「戦う相手、それは己の弱さ!自分の陰を叩きのめせ!シャドウボクシングの意味は深いのだ!」ザ・ファイター Ryuu topiann(リュウとぴあん)さんの映画レビュー(感想・評価)
戦う相手、それは己の弱さ!自分の陰を叩きのめせ!シャドウボクシングの意味は深いのだ!
家族は人間の基本。兄との愛を取るか、弟は恋人を選ぶのか?2人の間で板挟みになる実際にいるボクサーのミッキーとデッキーと、その母と父、そして恋人シャーリーとの家族の物語は、思ったより地味で、控えめな後味を私に残してくれた。
ボクシングの試合のシーンなどの迫力迫る映像で、観客の心をグングン引っ張り込む半面、静かなに地味に、淡々と兄弟で、同じボクサーと言うファイターの道を選んで歩んで生きて来た2人の兄弟の心の葛藤を静かに語っていく。

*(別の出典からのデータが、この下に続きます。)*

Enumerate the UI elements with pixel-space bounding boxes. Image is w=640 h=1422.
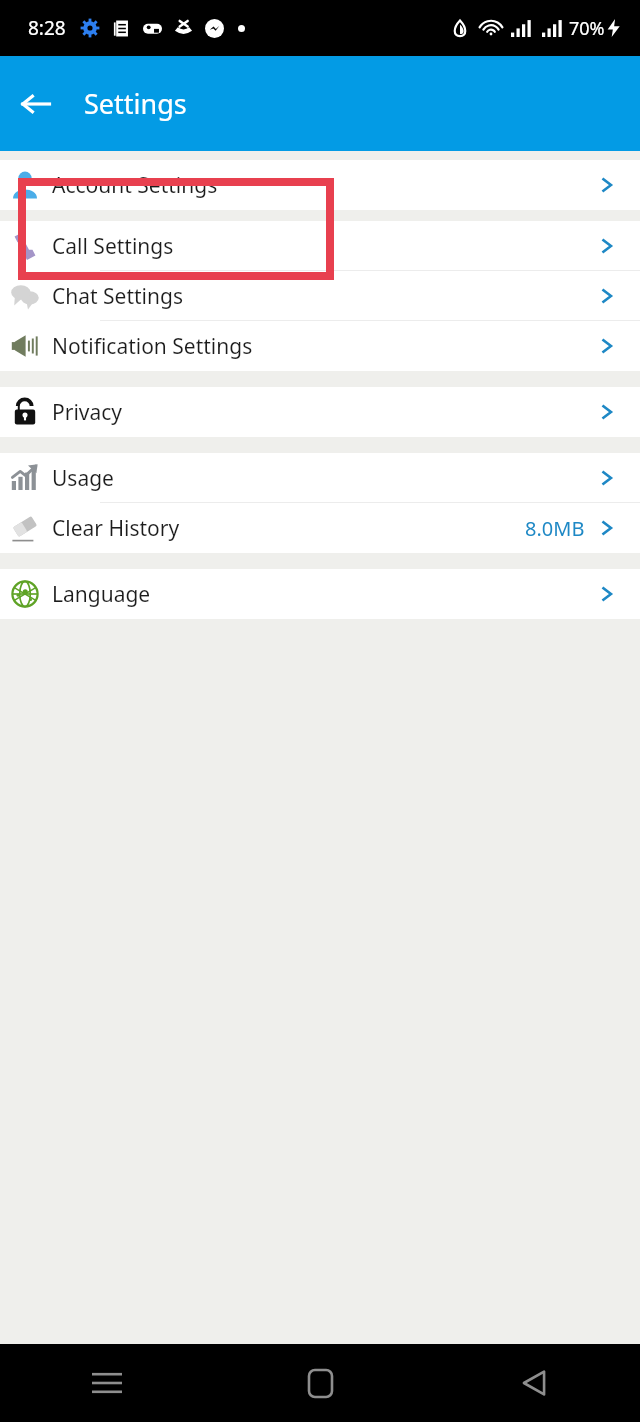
button[interactable]: Back bbox=[0, 68, 72, 140]
button[interactable]: Privacy bbox=[0, 387, 640, 437]
staticText: Account Settings bbox=[52, 171, 218, 200]
staticText: 8.0MB bbox=[525, 515, 585, 542]
button[interactable]: Back bbox=[427, 1344, 640, 1422]
staticText: Chat Settings bbox=[52, 282, 183, 311]
staticText: Settings bbox=[84, 85, 187, 122]
button[interactable]: Chat Settings bbox=[0, 271, 640, 321]
staticText: Call Settings bbox=[52, 232, 174, 261]
button[interactable]: Account Settings bbox=[0, 160, 640, 210]
staticText: Usage bbox=[52, 464, 114, 493]
button[interactable]: Notification Settings bbox=[0, 321, 640, 371]
staticText: Clear History bbox=[52, 514, 180, 543]
button[interactable]: Home bbox=[214, 1344, 427, 1422]
staticText: 70% bbox=[569, 16, 605, 41]
button[interactable]: Recents bbox=[0, 1344, 214, 1422]
staticText: Privacy bbox=[52, 398, 123, 427]
staticText: 8:28 bbox=[28, 15, 66, 41]
staticText: Language bbox=[52, 580, 151, 609]
button[interactable]: Clear History bbox=[0, 503, 640, 553]
button[interactable]: Language bbox=[0, 569, 640, 619]
button[interactable]: Usage bbox=[0, 453, 640, 503]
button[interactable]: Call Settings bbox=[0, 221, 640, 271]
staticText: Notification Settings bbox=[52, 332, 253, 361]
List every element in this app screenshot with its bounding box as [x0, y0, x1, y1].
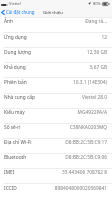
staticText: Viettel 28.0: [35, 94, 107, 101]
staticText: Nhà cung cấp: [4, 94, 35, 101]
staticText: Bluetooth: [4, 154, 27, 161]
staticText: Đang tả...: [13, 18, 107, 25]
button[interactable]: ICCID: [4, 185, 107, 199]
staticText: 80%: [93, 1, 101, 6]
button[interactable]: IMEI: [4, 169, 107, 183]
staticText: 10.3.1 (14E304): [27, 79, 107, 86]
staticText: IMEI: [4, 169, 15, 176]
staticText: Viettel: [9, 1, 21, 6]
staticText: Ảnh: [4, 18, 13, 25]
staticText: C38NKA0203MQ: [21, 124, 107, 131]
staticText: Địa chỉ Wi-Fi: [4, 139, 32, 146]
staticText: Ứng dụng: [4, 34, 27, 41]
staticText: MG4922PA/A: [25, 109, 107, 116]
staticText: 8984048000020569841: [17, 185, 107, 192]
button[interactable]: Kiểu máy: [4, 109, 107, 123]
staticText: 5,67 GB: [26, 64, 107, 71]
staticText: D8:BB:2C:5B:C9:17: [32, 139, 107, 146]
button[interactable]: Địa chỉ Wi-Fi: [4, 139, 107, 153]
staticText: Số sê-ri: [4, 124, 21, 131]
button[interactable]: Phiên bản: [4, 79, 107, 93]
button[interactable]: Ứng dụng: [4, 34, 107, 48]
staticText: Phiên bản: [4, 79, 27, 86]
staticText: Giới thiệu: [43, 9, 63, 15]
button[interactable]: Dung lượng: [4, 49, 107, 63]
staticText: 35 443406 708782 8: [15, 169, 107, 176]
button[interactable]: Nhà cung cấp: [4, 94, 107, 108]
staticText: 12: [27, 34, 107, 41]
button[interactable]: Khả dụng: [4, 64, 107, 78]
button[interactable]: Ảnh: [4, 18, 107, 32]
staticText: D8:BB:2C:5B:C9:06: [27, 154, 107, 161]
staticText: Khả dụng: [4, 64, 26, 71]
staticText: Kiểu máy: [4, 109, 25, 116]
button[interactable]: Bluetooth: [4, 154, 107, 168]
staticText: Cài đặt chung: [6, 9, 35, 15]
button[interactable]: Back: [1, 9, 35, 15]
staticText: ICCID: [4, 185, 17, 192]
staticText: Dung lượng: [4, 49, 31, 56]
button[interactable]: Số sê-ri: [4, 124, 107, 138]
staticText: 12,36 GB: [31, 49, 107, 56]
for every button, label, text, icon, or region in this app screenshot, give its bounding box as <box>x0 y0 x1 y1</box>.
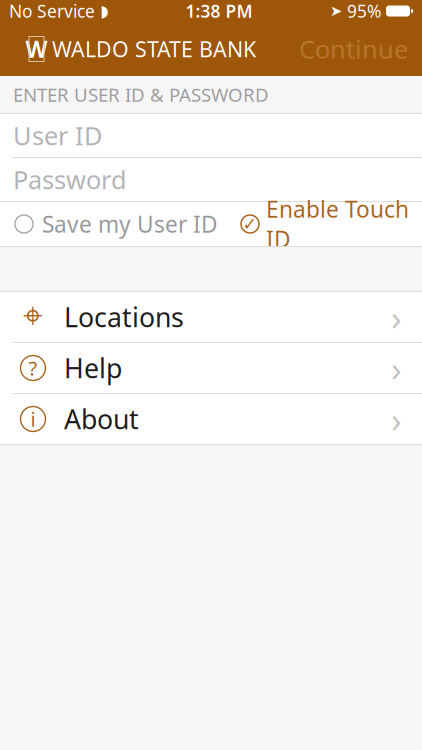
staticText: ◗ <box>100 2 108 20</box>
staticText: ➤ <box>330 3 342 19</box>
button[interactable]: i <box>0 394 422 444</box>
staticText: Continue <box>299 32 408 66</box>
button[interactable]: Continue <box>285 22 422 76</box>
staticText: Save my User ID <box>42 209 218 239</box>
button[interactable]: Save my User ID <box>0 202 218 246</box>
staticText: › <box>391 396 402 442</box>
staticText: › <box>391 345 402 391</box>
staticText: Password <box>13 163 127 196</box>
staticText: › <box>391 294 402 340</box>
staticText: Enable Touch ID <box>266 194 409 254</box>
staticText: ⌖ <box>23 300 43 334</box>
staticText: 95% <box>347 0 381 22</box>
staticText: Locations <box>64 299 184 335</box>
staticText: Help <box>64 350 122 386</box>
staticText: ? <box>28 355 38 381</box>
staticText: About <box>64 401 139 437</box>
button[interactable]: ✓ <box>241 202 422 246</box>
button[interactable]: ? <box>0 343 422 393</box>
staticText: WALDO STATE BANK <box>52 35 256 63</box>
staticText: W <box>26 34 48 64</box>
staticText: i <box>30 406 36 432</box>
staticText: 1:38 PM <box>186 0 252 22</box>
staticText: User ID <box>13 119 102 152</box>
staticText: ENTER USER ID & PASSWORD <box>13 82 269 107</box>
staticText: No Service <box>9 0 95 22</box>
button[interactable]: ⌖ <box>0 292 422 342</box>
staticText: ✓ <box>242 214 258 234</box>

兄のクリスチャン・ベール演じるディッキーは有名ボクサーだったが、世界チャンピオンの座を得る事が出来ずに、次第に薬物に溺れ、身を崩していく半端者で、負け犬の人生へと転落して行く一方で、その様を観ながら、年の離れた弟のマーク・ウォールバーグ演じるミッキーは地道に、そして着実に実力を付けてゆき、彼には未だこれから未来が有る。何かに付けて比較対照視されながら育った彼らの関係が何時しか、次第に兄と弟の立場が逆転する様な運命へと転換して行く。兄弟でるから、兄は本当に弟を可愛がり愛していても、同時に弟は同業のライバルでもある。兄と弟血が繋がっているだけに複雑に交差する二人の感情のぶつかり合い、そして、そこへ両親のこの二人に対する思いも更に重なり合い、事態はより深刻になって行く。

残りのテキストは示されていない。